--- START ---
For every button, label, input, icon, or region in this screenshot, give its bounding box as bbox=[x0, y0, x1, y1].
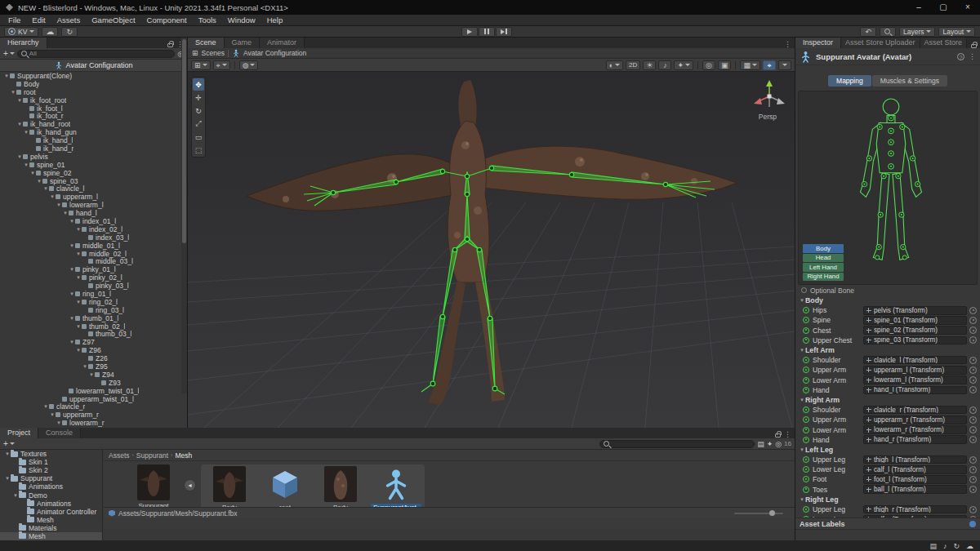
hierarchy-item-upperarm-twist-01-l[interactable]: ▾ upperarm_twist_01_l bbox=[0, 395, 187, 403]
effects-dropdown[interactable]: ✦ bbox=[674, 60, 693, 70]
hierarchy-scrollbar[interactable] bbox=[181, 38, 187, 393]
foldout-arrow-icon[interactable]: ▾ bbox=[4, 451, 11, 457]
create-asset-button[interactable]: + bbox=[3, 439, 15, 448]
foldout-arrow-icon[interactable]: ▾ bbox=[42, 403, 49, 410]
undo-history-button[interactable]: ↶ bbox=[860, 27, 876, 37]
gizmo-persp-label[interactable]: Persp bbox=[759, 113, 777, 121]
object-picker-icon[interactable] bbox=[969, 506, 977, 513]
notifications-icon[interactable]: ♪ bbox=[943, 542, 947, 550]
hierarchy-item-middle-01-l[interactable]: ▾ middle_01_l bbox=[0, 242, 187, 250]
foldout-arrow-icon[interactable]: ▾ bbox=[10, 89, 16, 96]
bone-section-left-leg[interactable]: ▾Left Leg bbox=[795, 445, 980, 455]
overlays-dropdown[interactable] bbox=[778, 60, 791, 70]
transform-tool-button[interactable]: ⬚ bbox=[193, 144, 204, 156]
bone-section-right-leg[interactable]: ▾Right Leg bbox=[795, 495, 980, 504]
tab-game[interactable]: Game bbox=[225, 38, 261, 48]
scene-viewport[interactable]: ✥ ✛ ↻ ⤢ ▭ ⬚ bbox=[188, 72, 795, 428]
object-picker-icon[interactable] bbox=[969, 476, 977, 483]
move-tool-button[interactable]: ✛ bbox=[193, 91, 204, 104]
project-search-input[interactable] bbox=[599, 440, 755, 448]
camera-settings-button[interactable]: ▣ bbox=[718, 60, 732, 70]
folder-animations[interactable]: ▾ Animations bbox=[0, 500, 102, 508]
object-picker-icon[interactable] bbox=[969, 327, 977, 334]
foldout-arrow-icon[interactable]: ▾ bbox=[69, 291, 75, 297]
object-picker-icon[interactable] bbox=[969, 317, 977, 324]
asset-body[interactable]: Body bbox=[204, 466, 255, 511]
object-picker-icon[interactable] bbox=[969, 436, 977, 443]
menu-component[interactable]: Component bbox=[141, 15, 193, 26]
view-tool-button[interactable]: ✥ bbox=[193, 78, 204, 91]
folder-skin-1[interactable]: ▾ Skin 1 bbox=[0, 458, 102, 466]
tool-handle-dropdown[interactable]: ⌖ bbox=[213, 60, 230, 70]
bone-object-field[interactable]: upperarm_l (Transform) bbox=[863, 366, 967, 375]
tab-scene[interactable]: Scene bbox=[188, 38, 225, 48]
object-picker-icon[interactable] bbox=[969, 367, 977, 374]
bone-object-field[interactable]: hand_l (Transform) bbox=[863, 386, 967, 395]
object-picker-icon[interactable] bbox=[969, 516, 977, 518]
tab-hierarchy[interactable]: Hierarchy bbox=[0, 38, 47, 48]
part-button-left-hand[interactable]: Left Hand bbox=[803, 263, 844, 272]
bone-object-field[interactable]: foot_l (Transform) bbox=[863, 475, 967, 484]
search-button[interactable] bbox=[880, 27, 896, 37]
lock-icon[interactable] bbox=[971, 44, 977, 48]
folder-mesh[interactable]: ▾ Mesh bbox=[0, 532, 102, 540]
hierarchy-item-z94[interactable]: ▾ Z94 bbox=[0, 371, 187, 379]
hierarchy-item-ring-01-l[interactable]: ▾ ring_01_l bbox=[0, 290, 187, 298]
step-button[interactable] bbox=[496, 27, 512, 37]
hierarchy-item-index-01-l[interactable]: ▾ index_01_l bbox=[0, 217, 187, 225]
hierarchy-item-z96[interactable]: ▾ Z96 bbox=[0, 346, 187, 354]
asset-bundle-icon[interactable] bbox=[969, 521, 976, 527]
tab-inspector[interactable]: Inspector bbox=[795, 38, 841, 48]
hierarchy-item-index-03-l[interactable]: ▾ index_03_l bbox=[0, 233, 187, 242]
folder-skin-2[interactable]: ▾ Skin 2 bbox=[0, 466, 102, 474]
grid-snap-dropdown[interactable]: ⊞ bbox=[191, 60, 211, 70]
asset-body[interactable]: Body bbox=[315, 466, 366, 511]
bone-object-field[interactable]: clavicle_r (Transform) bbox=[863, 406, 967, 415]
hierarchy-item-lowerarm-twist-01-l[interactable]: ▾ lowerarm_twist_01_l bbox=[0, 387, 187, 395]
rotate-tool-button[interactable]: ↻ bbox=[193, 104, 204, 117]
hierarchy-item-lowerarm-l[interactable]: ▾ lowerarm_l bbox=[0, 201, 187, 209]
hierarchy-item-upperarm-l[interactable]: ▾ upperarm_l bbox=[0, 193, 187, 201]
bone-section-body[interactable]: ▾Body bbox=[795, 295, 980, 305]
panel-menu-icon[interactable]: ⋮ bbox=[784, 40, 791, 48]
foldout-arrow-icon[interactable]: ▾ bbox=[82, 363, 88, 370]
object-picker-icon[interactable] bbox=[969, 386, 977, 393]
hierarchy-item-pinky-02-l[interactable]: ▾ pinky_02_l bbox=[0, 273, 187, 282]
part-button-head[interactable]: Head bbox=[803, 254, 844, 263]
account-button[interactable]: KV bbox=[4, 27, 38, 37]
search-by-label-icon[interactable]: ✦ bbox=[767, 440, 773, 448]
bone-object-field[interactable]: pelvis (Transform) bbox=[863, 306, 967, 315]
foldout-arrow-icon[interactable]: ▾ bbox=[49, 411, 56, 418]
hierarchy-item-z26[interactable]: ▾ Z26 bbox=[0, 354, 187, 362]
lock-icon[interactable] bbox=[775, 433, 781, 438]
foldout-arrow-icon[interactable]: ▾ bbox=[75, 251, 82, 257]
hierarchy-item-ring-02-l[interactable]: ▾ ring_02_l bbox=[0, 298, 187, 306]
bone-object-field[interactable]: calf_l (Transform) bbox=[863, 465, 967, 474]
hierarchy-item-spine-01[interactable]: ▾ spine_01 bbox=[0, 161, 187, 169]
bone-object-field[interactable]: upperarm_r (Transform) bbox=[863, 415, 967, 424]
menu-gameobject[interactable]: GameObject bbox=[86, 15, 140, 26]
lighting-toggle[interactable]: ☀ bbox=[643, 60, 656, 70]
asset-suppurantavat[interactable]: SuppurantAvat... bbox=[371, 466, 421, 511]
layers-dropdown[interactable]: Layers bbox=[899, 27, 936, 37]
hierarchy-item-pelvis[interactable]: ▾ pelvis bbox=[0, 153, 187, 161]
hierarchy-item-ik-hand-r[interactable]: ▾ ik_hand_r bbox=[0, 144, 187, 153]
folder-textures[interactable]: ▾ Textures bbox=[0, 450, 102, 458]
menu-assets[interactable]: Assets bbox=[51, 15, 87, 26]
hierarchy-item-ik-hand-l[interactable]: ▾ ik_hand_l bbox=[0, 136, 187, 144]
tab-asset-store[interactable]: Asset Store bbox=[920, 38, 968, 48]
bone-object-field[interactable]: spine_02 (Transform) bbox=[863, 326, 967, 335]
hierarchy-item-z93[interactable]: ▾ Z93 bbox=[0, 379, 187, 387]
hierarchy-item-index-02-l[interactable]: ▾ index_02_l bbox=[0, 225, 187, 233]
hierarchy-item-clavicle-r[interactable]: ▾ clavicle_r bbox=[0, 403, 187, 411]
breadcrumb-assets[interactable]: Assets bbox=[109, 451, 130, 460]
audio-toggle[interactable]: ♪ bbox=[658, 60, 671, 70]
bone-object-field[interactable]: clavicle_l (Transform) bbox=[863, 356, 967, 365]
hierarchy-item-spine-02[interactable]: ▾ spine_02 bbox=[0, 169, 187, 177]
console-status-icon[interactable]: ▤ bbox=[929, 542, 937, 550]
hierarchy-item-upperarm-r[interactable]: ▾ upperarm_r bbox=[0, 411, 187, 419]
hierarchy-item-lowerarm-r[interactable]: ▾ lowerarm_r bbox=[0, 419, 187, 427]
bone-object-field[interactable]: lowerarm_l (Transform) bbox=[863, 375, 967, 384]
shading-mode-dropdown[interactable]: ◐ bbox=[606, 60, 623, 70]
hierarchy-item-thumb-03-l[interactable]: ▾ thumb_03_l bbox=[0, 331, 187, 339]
--- END ---
YOUR TASK
Your answer must be every line from the listing above that holds the string "arrow".

SOLUTION FOR THIS TASK
foldout-arrow-icon[interactable]: ▾ bbox=[4, 451, 11, 457]
foldout-arrow-icon[interactable]: ▾ bbox=[42, 403, 49, 410]
foldout-arrow-icon[interactable]: ▾ bbox=[10, 89, 16, 96]
foldout-arrow-icon[interactable]: ▾ bbox=[69, 291, 75, 297]
foldout-arrow-icon[interactable]: ▾ bbox=[82, 363, 88, 370]
foldout-arrow-icon[interactable]: ▾ bbox=[49, 411, 56, 418]
foldout-arrow-icon[interactable]: ▾ bbox=[75, 251, 82, 257]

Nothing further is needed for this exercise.